THE FUTURE OF CONSTRUCTION

My Planet Liverpool magazine contributor Joel Jelen talks to one of the UK‘s leading building safety experts Project Four (P4) and their managing director Max Meadows on what the future holds for the UK construction sector in 2026 and beyond.

We know from our growing property networks in the Liverpool City Region that the future construction industry will be more regulated, more digital, more accountable, more sustainability-driven, more data-led and more safety-focused. Particularly with the latter in mind, safety and compliance are expected to dominate, especially in the UK…with post-Grenfell reforms having permanently changed the landscape. In fact, there’s never been more demand for building safety specialists with building safety expertise set to become one of the fastest-growing niches this decade.

With the above in mind, I recently met with Max Meadows (pictured) managing director at of one of the country’s leading and expert building safety firms, Project Four Building Safey (P4), to get his thoughts on the possible future of the construction industry. Max explained: “The future of construction won’t be defined by a single piece of regulation or a shiny new process. It will be shaped by how well the industry adapts to higher expectations around competence, accountability and delivery…and whether we are honest with ourselves as an industry about what needs to change.

“Since Grenfell, building safety has correctly moved to the centre of the conversation. The Building Safety Act has put considerable weight behind that shift by placing competence, i.e. skills, knowledge, experience and behaviours (SKEB) at the heart of the system. That’s the right thing to do. This new focus on SKEB has exposed a problem the industry cannot ignore. There are only so many genuinely competent people with the experience needed to deliver higher-risk buildings or assess compliance within the Building Safety Regulator and its multi-disciplinary teams, working alongside the Health and Safety Executive.
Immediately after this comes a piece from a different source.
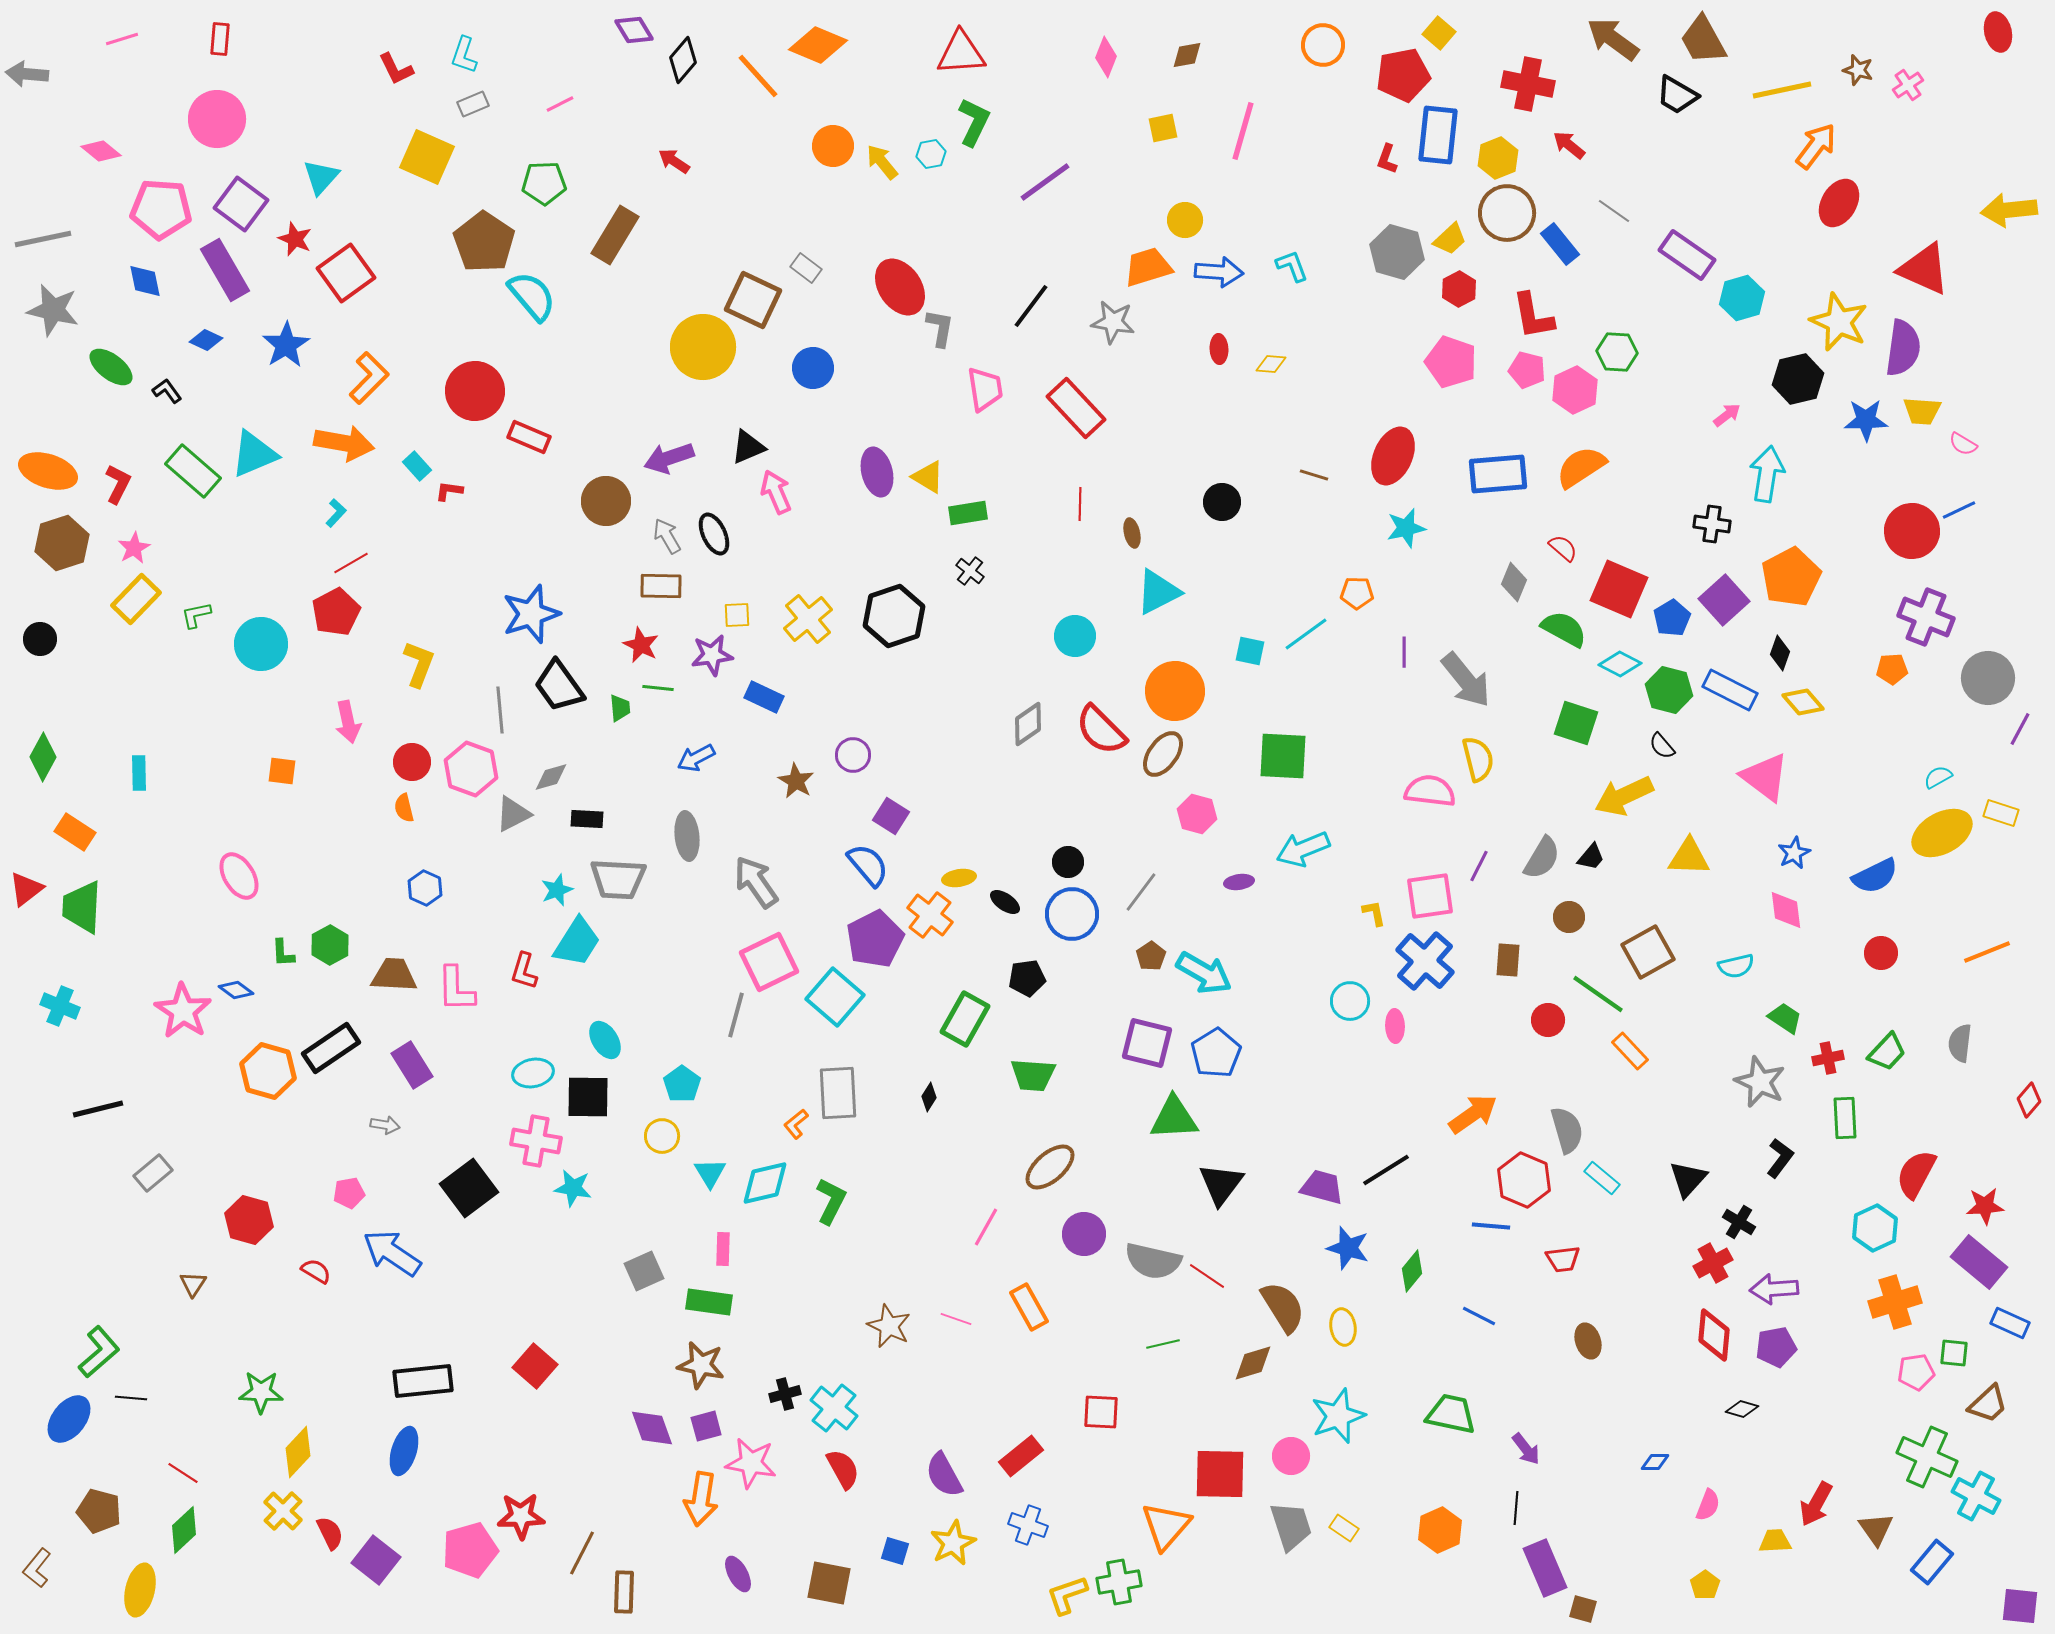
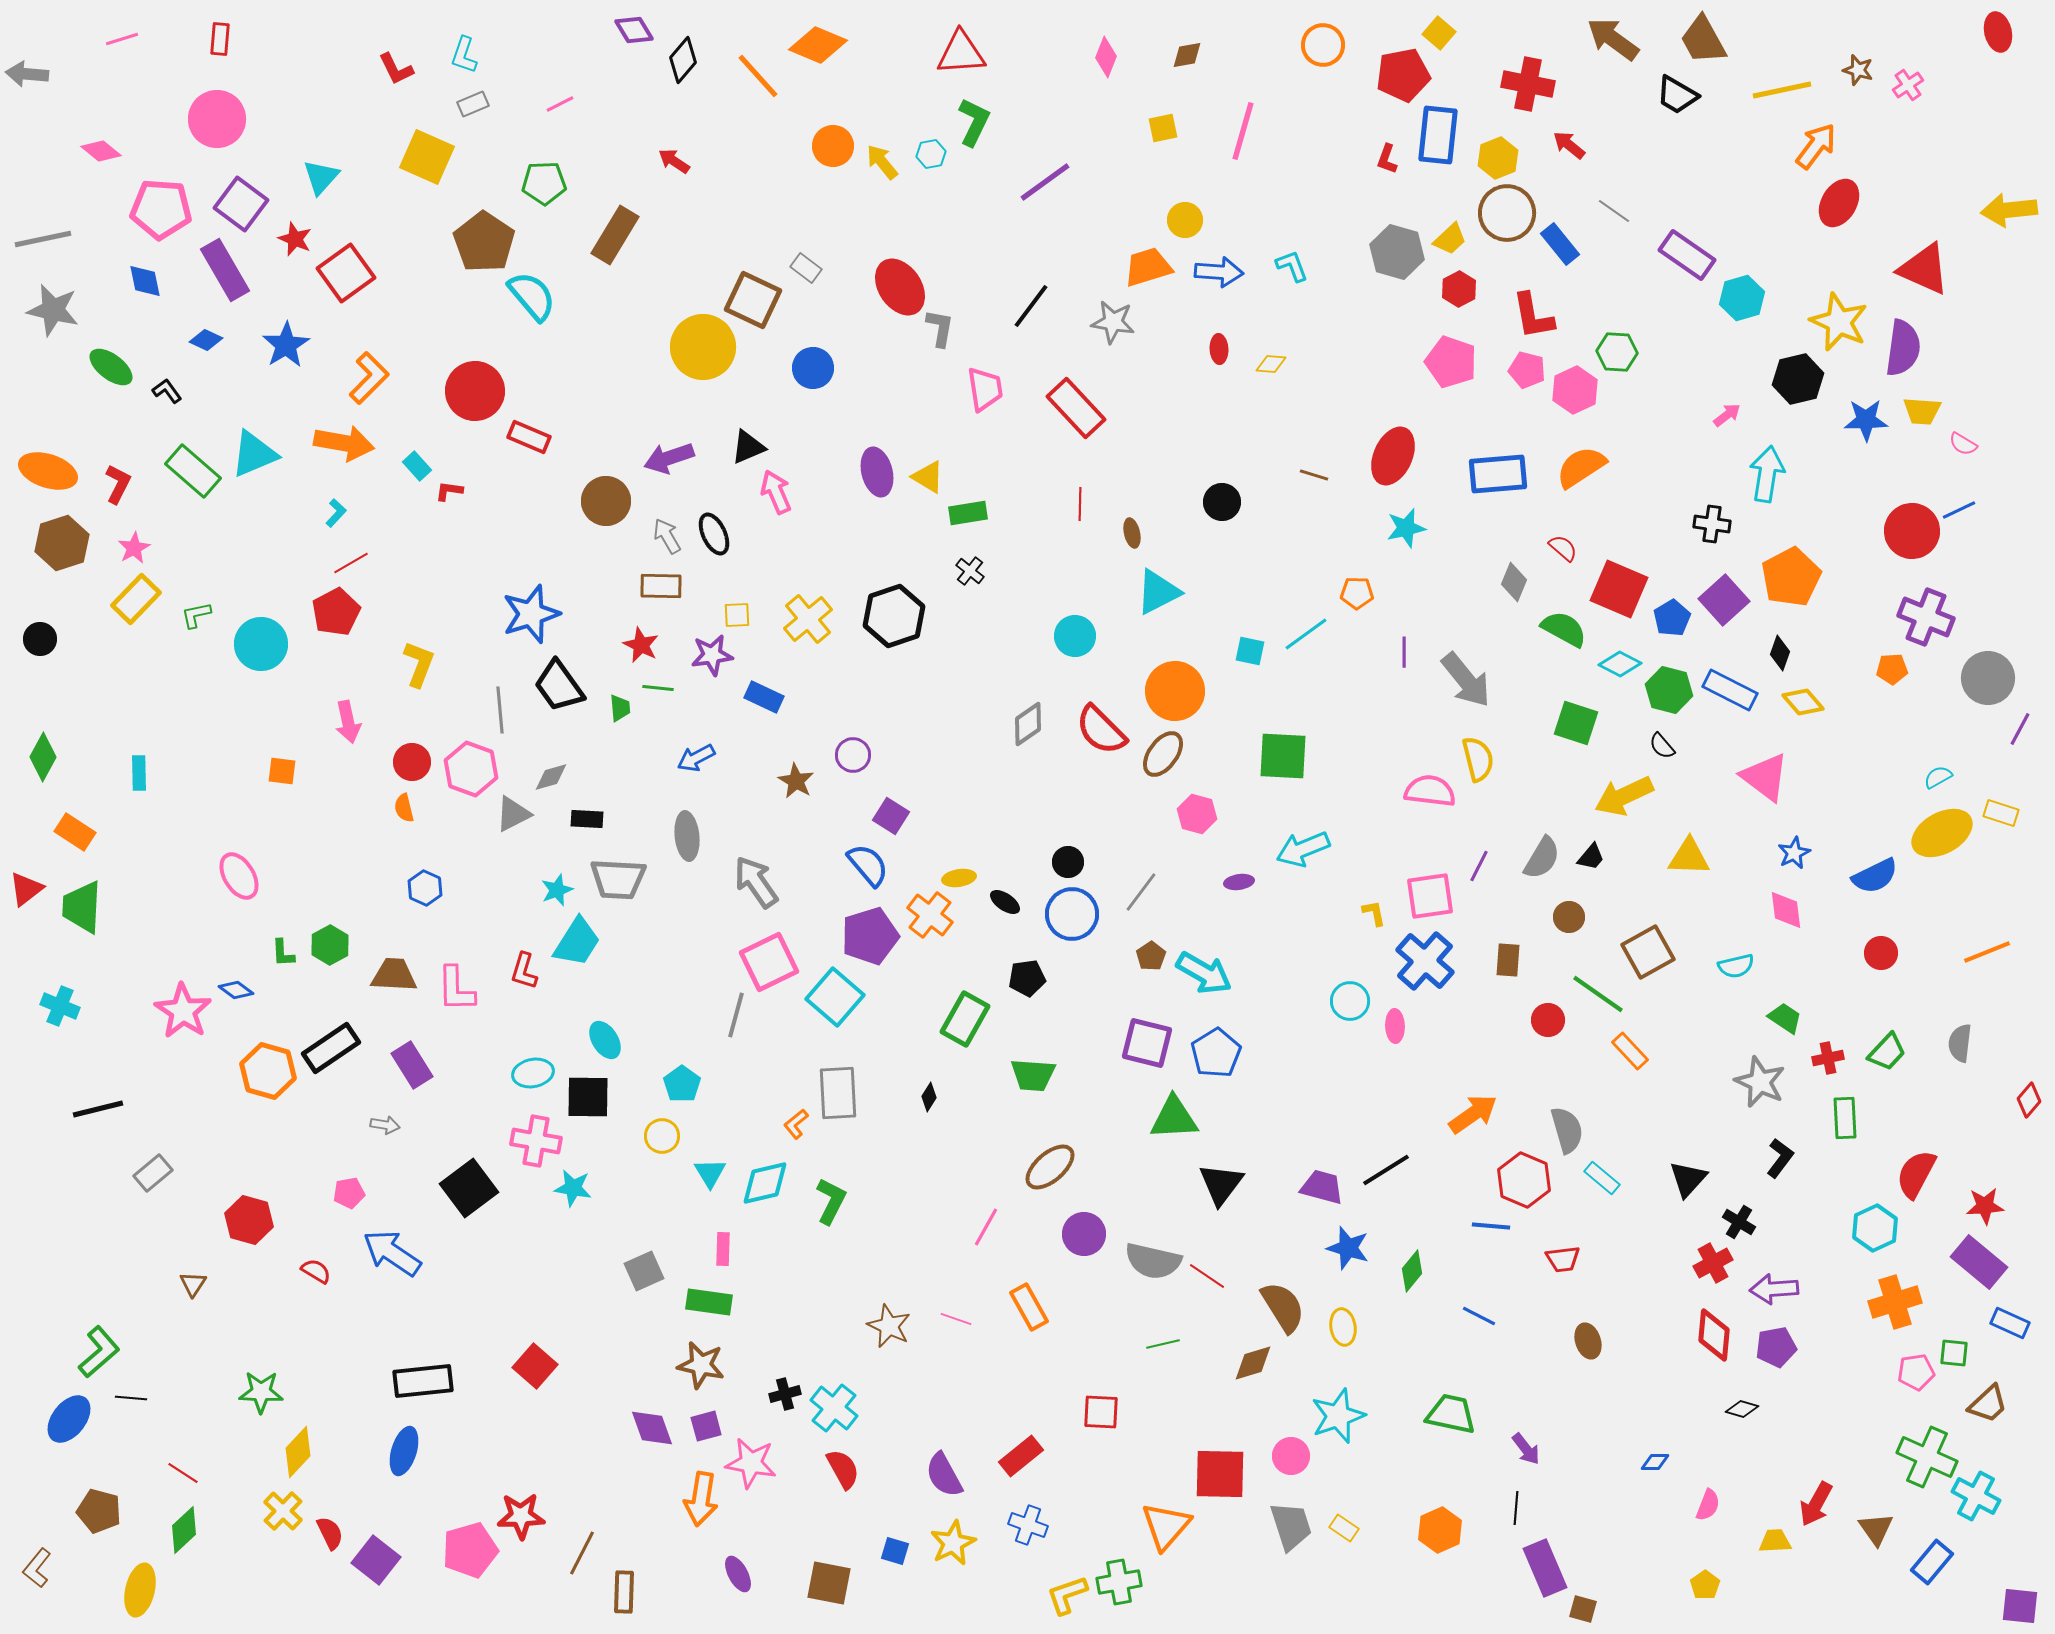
purple pentagon at (875, 939): moved 5 px left, 3 px up; rotated 10 degrees clockwise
We’ve said as much from our own findings as well as offering solutions to a House of Commons Select Committee back in September 2025.

In acknowledging the underlying recruitment issues in the industry, I addressed this with Max from a P4 standpoint, an industry-wide perspective, plus the onset of digital, and the knowledge that construction is becoming a data industry that happens to build things.

He responded: “There has been an ongoing battle to recruit from the same small pool of people, which has, and continues to do so, impacted programmes, costs and confidence across the sector. This reality has shaped how we’ve built our business at Project Four Building Safety Experts (P4) over the last couple of years. Yes, we’ve been successful in attracting experienced and capable professionals but we’ve also made a conscious decision not to rely solely on these hires. We’ve invested in bringing construction professionals looking to change roles, graduates and early-career professionals into the business and giving them a clear, structured route to develop their SKEB and work on large, complex schemes. If the industry doesn’t start growing new capability, rather than just moving it around, this problem will only get worse.

“How we enable those people is just as important too. As part of our wider 2–5-year plan, we are investing heavily in digital systems to strip out unnecessary admin, improve consistency and give clear audit trails. The aim is simple…let capable people spend more time doing what they’re good at, supporting project teams, engaging with the Regulator, and adding real value, instead of drowning in process. Digital isn’t about being clever or fashionable. In a heavily regulated environment, it’s about how you protect scarce expertise and make sure good people are focused on judgement and problem-solving, not paperwork.”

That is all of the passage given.